Myron Ebell of the Competitive Enterprise Institute and the former head of Trump’s EPA transition team, told Politico that leaving the endangerment finding in place would require EPA to come up with an alternative to the CPP for regulating power plant emissions. “Before you know it, you end up having to do a Trump Clean Power Plan,” he said.
Paris Agreement Threatened
Although the order does not indicate whether the U.S. will withdraw from the 2015 Paris Agreement on climate change, eliminating the CPP would make it far more difficult for the nation to meet its obligations to cut its carbon emissions to 26% below 2005 levels by 2025. The CPP requires a 32% reduction in power plant CO2 emissions from 2005 levels by 2030.
Economic consultancy company Rhodium Group estimates the U.S. would reduce carbon emissions by 21% below 2005 levels in 2025 under the CPP but that the reduction would flatten at 14% under Trump’s rollback.
The Paris Agreement is intended to prevent the planet’s temperature from increasing by more than 3.6 degrees Fahrenheit, which many experts say would lead to an irreversible future of rising oceans and extreme weather, leading to drought, flooding, and food and water shortages.
Social Cost of Carbon
Trump’s order requires federal agencies to use “the best available science and economics” in their cost-benefit analyses of regulations. But it also disbands the Interagency Working Group on Social Cost of Greenhouse Gases, created by the Council of Economic Advisers and the Office of Management and Budget in 2009, and dismisses the group’s work products as “no longer representative of governmental policy.”

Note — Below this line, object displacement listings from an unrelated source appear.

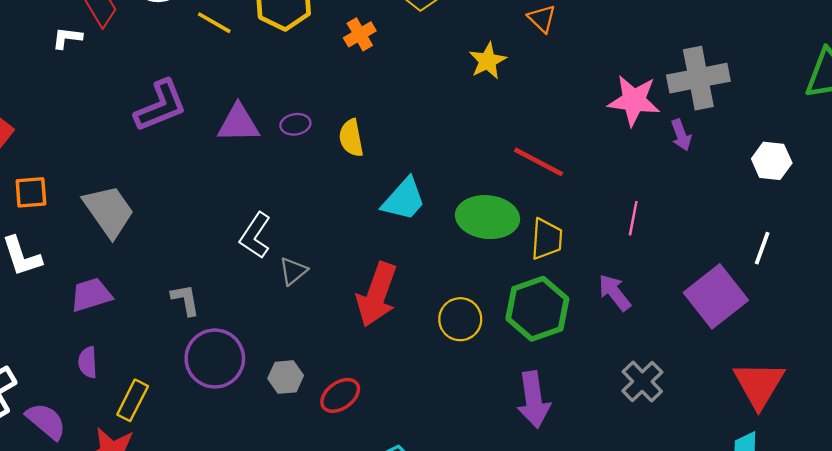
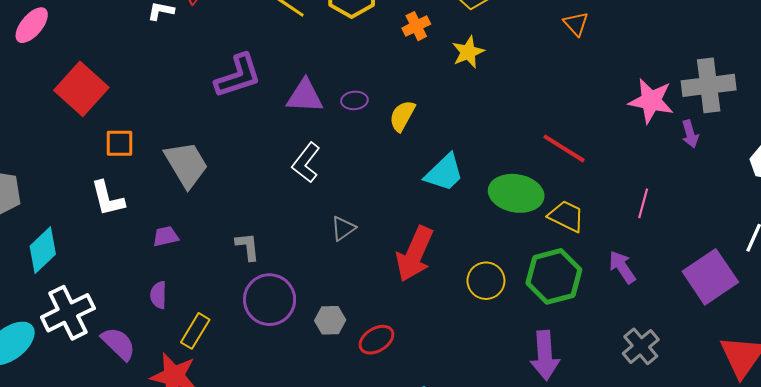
yellow star: (488, 61) -> (468, 52), moved
yellow semicircle: (351, 138) -> (402, 116), turned 36
white L-shape: (255, 236) -> (306, 163), moved
yellow trapezoid: (547, 239) -> (566, 216), turned -72
purple trapezoid: (91, 295) -> (166, 236), size x0.7

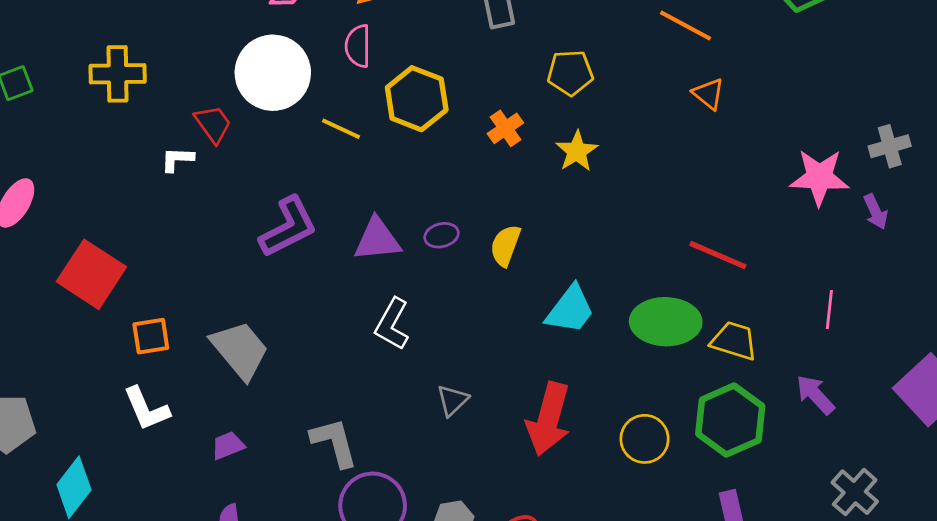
gray cross: (709, 85) -> (890, 146), size x0.6
gray L-shape: (248, 247) -> (334, 442), size x1.4

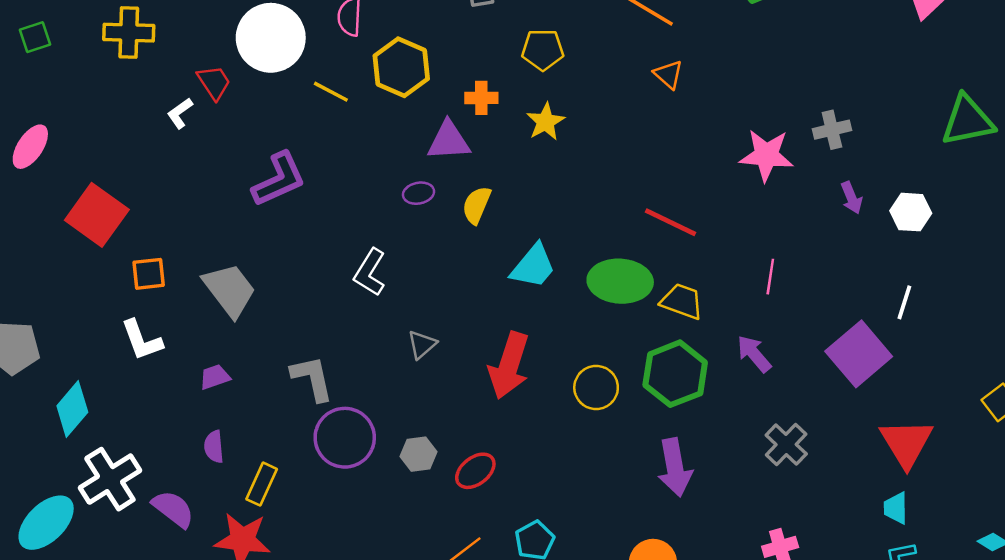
orange cross: (505, 128) -> (481, 98), turned 32
white L-shape: (177, 159) -> (180, 113), turned -40
purple arrow: (876, 212) -> (852, 198), moved
purple triangle: (377, 239) -> (449, 141), moved

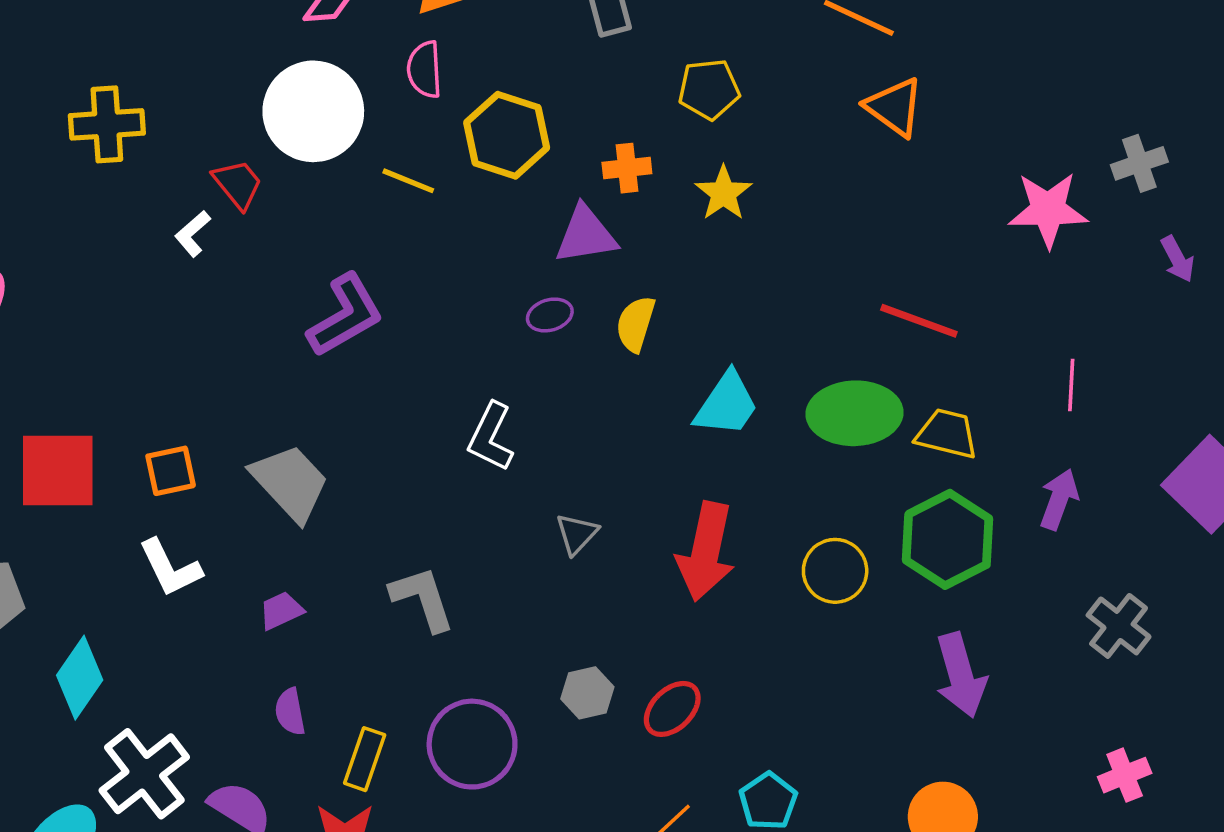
orange triangle: (668, 74) -> (894, 107), size x1.4
red square: (97, 215) -> (58, 471), moved, turned -30
purple arrow: (754, 354) -> (1059, 499), turned 66
purple circle: (345, 438) -> (472, 744), moved

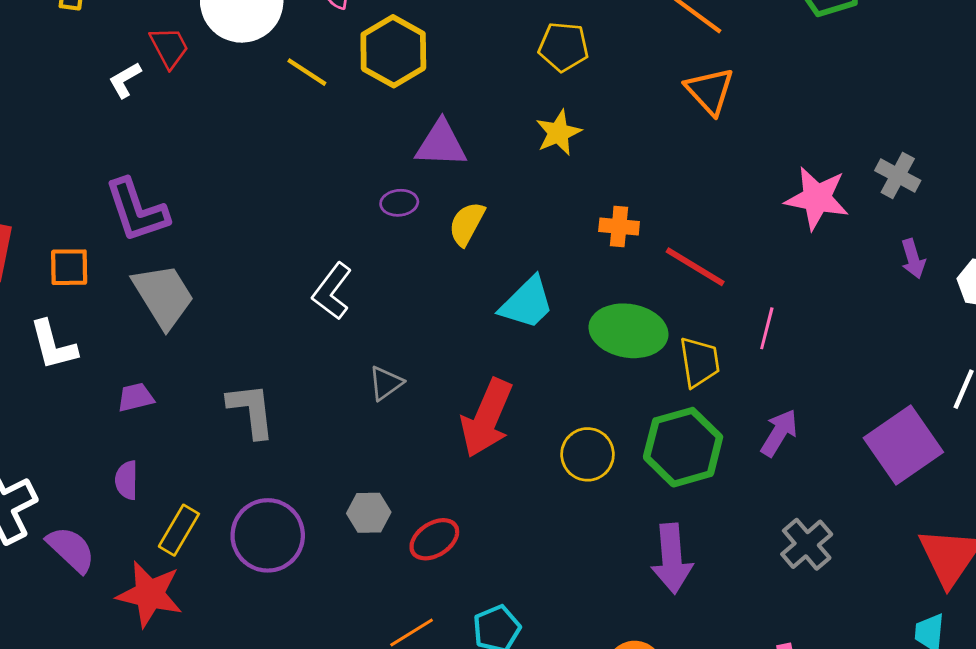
gray cross: (1139, 163) -> (898, 175), turned 36
orange cross: (627, 168) -> (619, 226), moved
purple L-shape: (345, 315) -> (137, 210), moved, turned 90
pink line: (1071, 385) -> (767, 328), moved
yellow trapezoid: (947, 434) -> (700, 362), turned 56

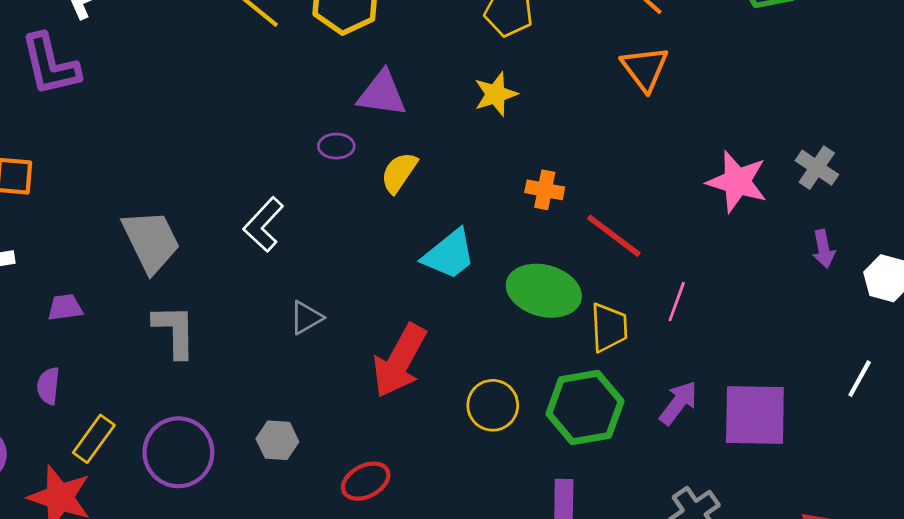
purple L-shape: (137, 210) -> (50, 65), moved
gray trapezoid: (163, 296) -> (151, 241), moved
purple square: (903, 445) -> (755, 415), moved, turned 30
red ellipse: (434, 539) -> (366, 481), moved

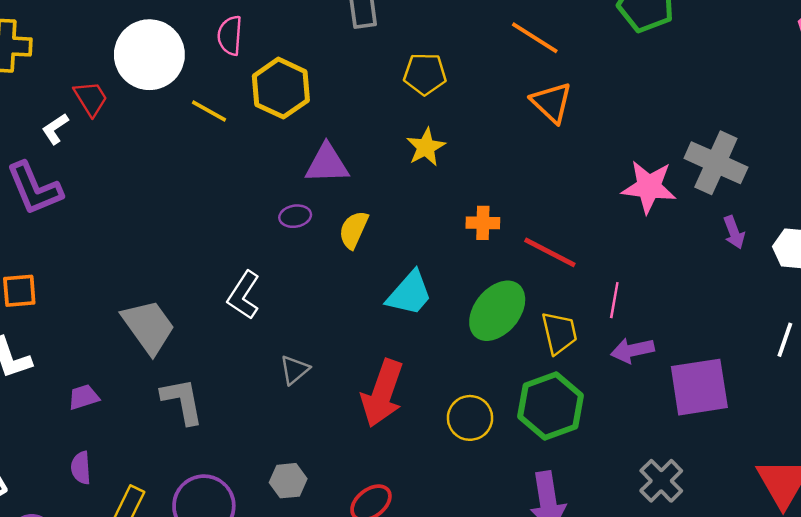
gray cross: (817, 168) -> (716, 163), size x1.6
green ellipse: (544, 291) -> (497, 311), turned -56
purple arrow: (678, 403) -> (632, 350), moved, turned -129

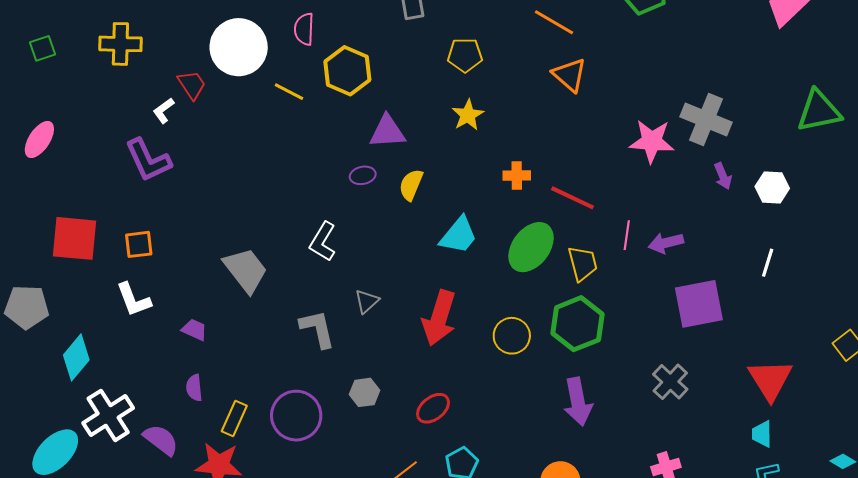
purple arrow: (632, 350) -> (666, 243), moved
purple trapezoid: (84, 397) -> (194, 330), turned 44
gray L-shape: (182, 401) -> (317, 329), moved

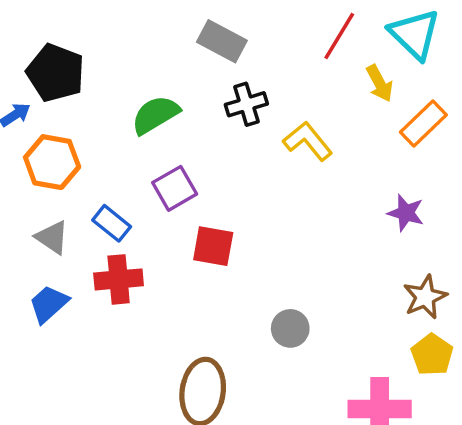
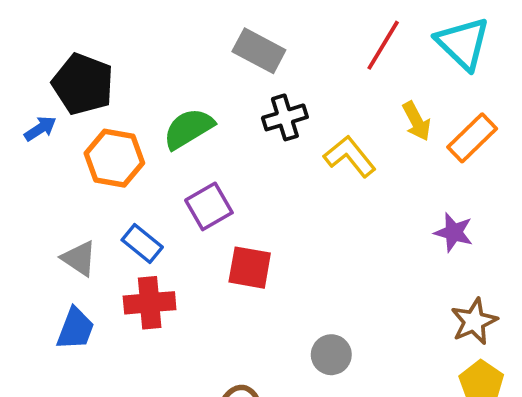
yellow arrow: (380, 83) -> (417, 121), moved
orange hexagon: (52, 162) -> (114, 158), moved
blue trapezoid: (49, 304) -> (75, 329), turned 153

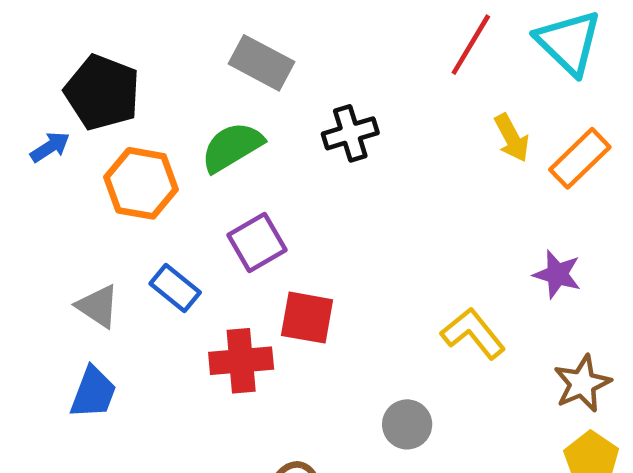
gray rectangle: (259, 51) -> (262, 63), moved
yellow L-shape: (350, 156) -> (473, 333), moved
red cross: (150, 303) -> (241, 361), moved

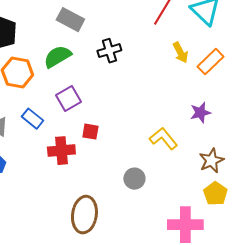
purple star: (557, 274) -> (200, 113), turned -30
red square: (307, 318) -> (90, 132), size x0.7

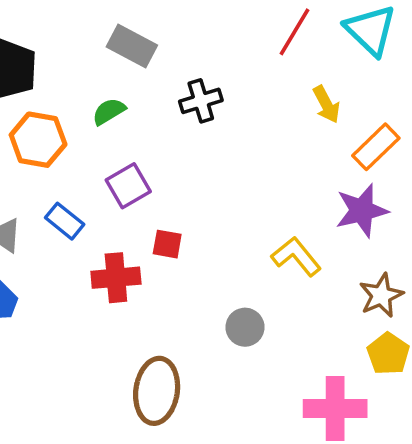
green semicircle: (57, 57) -> (109, 111), size x0.7
orange rectangle: (210, 62) -> (376, 147), moved
purple star: (200, 113) -> (362, 210), size x1.4

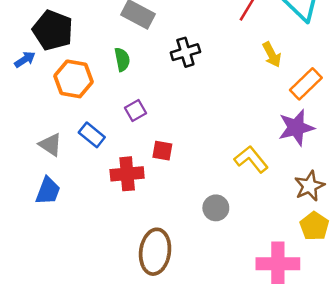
green semicircle: (109, 111) -> (122, 59), turned 110
purple square: (128, 186) -> (136, 111), size x0.7

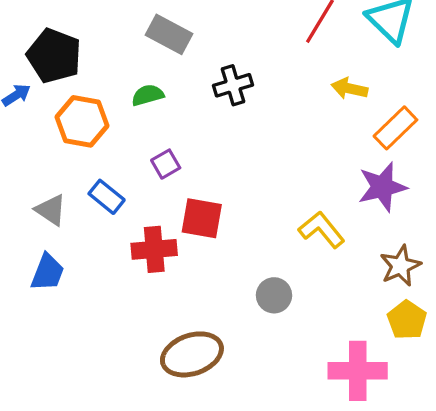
yellow arrow: (272, 55) -> (350, 89), turned 130
green semicircle: (122, 59) -> (148, 95), turned -95
red square: (162, 151) -> (202, 218), size x1.5
brown ellipse: (155, 252) -> (192, 354), turned 63

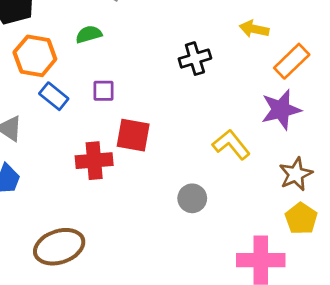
black cross: (233, 85) -> (195, 59), moved
purple square: (166, 164) -> (104, 91), turned 30
blue rectangle: (107, 197) -> (54, 96), moved
brown ellipse: (192, 354) -> (59, 247), moved

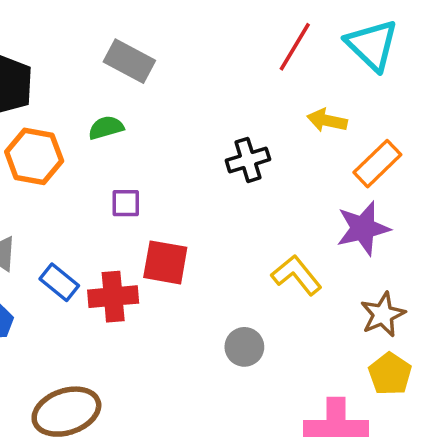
blue rectangle: (54, 96) -> (59, 282), moved

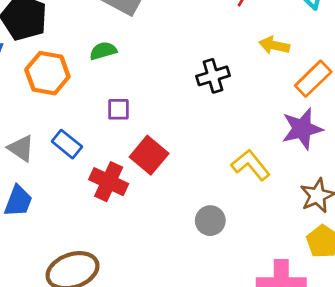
red square: (165, 262) -> (149, 155), turned 30
blue rectangle: (59, 282) -> (67, 144), moved
red cross: (113, 297) -> (109, 182), turned 30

Instead, it orders that “when monetizing the value of changes in greenhouse gas emissions resulting from regulations,” agencies rely on a 2003 Bush-era finding by OMB.
“In sum, to make a calculation based on ‘the best available science,’ they’re reverting to 2003 data,” wrote astrophysicist turned science writer Ramin Skibba in Slate.
The working group’s current SCC price of $36/ton has been widely criticized as too low, with some scientists contending it should be as high as $220/ton.
The OMB circular that Trump’s executive order cites suggests using a 7% discount rate for valuing future impacts of carbon emissions, more than twice the Obama administration’s rate of 3%. The higher discount rate is likely to reduce the SCC further.
Trump’s “plan would return the calculation to its 2003 level — a time when regulators could get away with ignoring climate costs and the benefits to avoiding them because of how uncertain they were,” Skibba said. “The main effect will be on proposed policies; for example, the next time [Department of Transportation] or EPA officials evaluate the fuel economy standards of cars and trucks, they wouldn’t have to set such strict limits. Eventually there will be more heavily polluting vehicles on the road, less efficient appliances in the marketplace, etc.”